*** Block opens ***

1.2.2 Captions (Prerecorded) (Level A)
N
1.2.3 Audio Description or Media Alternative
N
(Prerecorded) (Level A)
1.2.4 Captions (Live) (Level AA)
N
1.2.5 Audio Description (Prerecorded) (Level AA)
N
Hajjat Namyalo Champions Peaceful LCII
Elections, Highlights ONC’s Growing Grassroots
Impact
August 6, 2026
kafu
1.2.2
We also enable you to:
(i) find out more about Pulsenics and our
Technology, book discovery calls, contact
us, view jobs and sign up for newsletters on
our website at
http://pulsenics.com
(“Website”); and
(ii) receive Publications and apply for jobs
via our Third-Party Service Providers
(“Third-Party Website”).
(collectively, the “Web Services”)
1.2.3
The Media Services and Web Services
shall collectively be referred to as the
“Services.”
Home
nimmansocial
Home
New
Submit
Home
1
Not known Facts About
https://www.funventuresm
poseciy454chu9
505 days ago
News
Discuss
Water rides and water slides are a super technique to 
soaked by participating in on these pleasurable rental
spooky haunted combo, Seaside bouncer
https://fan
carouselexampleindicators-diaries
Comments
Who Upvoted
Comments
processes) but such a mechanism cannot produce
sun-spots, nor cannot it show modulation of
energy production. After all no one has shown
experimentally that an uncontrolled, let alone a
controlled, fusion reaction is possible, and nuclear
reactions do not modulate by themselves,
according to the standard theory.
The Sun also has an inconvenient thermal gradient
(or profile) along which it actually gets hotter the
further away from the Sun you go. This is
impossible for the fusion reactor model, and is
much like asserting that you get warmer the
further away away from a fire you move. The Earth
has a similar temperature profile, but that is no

*** Block closes ***
*** Block opens ***

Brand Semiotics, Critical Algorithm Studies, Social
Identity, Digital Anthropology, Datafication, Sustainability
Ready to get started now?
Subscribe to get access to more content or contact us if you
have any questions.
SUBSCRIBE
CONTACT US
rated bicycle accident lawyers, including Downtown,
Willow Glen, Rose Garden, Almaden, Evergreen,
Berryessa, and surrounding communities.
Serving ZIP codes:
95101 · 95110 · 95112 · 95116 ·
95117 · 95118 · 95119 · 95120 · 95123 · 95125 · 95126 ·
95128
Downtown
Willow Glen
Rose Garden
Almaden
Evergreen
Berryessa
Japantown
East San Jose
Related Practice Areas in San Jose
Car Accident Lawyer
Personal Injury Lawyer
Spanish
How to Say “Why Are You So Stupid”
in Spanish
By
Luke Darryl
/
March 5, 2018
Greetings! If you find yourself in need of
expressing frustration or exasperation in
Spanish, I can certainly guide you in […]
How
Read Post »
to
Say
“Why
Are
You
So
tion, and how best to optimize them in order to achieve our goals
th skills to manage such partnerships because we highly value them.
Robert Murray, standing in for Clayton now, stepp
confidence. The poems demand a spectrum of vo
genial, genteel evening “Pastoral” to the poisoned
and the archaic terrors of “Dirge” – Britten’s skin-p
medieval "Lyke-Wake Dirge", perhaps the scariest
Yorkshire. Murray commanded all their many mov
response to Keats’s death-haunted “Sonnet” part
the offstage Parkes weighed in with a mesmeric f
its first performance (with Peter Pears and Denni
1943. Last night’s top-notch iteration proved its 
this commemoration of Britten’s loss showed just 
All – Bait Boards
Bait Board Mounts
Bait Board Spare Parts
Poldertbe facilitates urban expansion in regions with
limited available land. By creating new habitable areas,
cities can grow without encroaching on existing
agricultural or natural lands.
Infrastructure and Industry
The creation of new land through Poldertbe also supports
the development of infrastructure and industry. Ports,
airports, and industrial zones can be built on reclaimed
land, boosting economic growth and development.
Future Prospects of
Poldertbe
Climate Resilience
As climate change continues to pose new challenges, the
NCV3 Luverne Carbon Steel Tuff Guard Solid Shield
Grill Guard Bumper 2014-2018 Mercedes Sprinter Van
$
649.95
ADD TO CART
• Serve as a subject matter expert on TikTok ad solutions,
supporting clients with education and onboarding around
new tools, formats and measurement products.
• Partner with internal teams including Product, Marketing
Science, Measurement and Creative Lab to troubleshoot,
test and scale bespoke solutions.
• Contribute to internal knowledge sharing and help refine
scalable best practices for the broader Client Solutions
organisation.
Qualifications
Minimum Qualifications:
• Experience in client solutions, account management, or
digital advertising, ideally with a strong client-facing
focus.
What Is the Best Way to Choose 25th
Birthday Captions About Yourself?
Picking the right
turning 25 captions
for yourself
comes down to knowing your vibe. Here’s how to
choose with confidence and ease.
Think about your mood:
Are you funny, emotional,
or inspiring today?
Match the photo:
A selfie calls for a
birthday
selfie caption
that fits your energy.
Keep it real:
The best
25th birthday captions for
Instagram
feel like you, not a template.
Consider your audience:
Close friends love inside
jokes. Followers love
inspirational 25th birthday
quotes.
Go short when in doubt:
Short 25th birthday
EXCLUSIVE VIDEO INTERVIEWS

*** Block closes ***

> **WHAT THE TASK ASKS**:
Retype word for word everything in the listing above from the line that holds "1.2.2 Captions (Prerecorded) (Level A)" down to the line that holds "carouselexampleindicators-diaries". Keep both end lines and leave out the rest.

> **EXERCISE ANSWER**:
1.2.2 Captions (Prerecorded) (Level A)
N
1.2.3 Audio Description or Media Alternative
N
(Prerecorded) (Level A)
1.2.4 Captions (Live) (Level AA)
N
1.2.5 Audio Description (Prerecorded) (Level AA)
N
Hajjat Namyalo Champions Peaceful LCII
Elections, Highlights ONC’s Growing Grassroots
Impact
August 6, 2026
kafu
1.2.2
We also enable you to:
(i) find out more about Pulsenics and our
Technology, book discovery calls, contact
us, view jobs and sign up for newsletters on
our website at
http://pulsenics.com
(“Website”); and
(ii) receive Publications and apply for jobs
via our Third-Party Service Providers
(“Third-Party Website”).
(collectively, the “Web Services”)
1.2.3
The Media Services and Web Services
shall collectively be referred to as the
“Services.”
Home
nimmansocial
Home
New
Submit
Home
1
Not known Facts About
https://www.funventuresm
poseciy454chu9
505 days ago
News
Discuss
Water rides and water slides are a super technique to 
soaked by participating in on these pleasurable rental
spooky haunted combo, Seaside bouncer
https://fan
carouselexampleindicators-diaries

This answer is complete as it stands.